_Task to complete_.
Take the lines from the beginning of the data below through the line holding "Image resolution: width=1309" and return exactly those.
** Data to examine follows **
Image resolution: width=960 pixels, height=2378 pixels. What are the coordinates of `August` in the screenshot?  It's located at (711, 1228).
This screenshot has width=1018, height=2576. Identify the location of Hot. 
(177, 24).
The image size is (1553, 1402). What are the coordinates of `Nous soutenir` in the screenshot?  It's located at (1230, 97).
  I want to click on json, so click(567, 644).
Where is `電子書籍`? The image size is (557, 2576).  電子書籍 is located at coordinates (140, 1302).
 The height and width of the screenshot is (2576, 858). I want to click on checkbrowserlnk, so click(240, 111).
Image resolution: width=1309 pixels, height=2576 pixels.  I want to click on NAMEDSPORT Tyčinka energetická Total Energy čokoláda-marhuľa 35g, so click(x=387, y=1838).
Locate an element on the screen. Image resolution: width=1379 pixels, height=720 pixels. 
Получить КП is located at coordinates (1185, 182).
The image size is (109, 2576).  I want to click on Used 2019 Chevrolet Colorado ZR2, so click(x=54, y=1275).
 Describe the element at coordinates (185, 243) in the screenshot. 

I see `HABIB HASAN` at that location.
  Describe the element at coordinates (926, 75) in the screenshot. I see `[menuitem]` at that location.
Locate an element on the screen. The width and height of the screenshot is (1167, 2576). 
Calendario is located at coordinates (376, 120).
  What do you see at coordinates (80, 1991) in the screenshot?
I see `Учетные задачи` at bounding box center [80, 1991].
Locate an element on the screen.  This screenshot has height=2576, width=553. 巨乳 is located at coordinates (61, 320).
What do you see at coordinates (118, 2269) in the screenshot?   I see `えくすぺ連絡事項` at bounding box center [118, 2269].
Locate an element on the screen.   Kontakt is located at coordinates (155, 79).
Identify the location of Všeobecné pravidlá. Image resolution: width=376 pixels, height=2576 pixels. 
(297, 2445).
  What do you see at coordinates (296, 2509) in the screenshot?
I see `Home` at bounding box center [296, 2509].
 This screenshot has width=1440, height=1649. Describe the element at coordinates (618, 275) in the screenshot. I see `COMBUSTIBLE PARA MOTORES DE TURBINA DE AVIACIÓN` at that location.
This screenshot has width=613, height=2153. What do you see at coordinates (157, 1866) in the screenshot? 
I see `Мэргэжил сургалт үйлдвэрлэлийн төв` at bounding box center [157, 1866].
** End of Data to examine **
_Reply_.
Image resolution: width=960 pixels, height=2378 pixels. What are the coordinates of `August` in the screenshot?  It's located at (711, 1228).
This screenshot has width=1018, height=2576. Identify the location of Hot. 
(177, 24).
The image size is (1553, 1402). What are the coordinates of `Nous soutenir` in the screenshot?  It's located at (1230, 97).
  I want to click on json, so click(567, 644).
Where is `電子書籍`? The image size is (557, 2576).  電子書籍 is located at coordinates (140, 1302).
 The height and width of the screenshot is (2576, 858). I want to click on checkbrowserlnk, so click(240, 111).
Image resolution: width=1309 pixels, height=2576 pixels.  I want to click on NAMEDSPORT Tyčinka energetická Total Energy čokoláda-marhuľa 35g, so click(x=387, y=1838).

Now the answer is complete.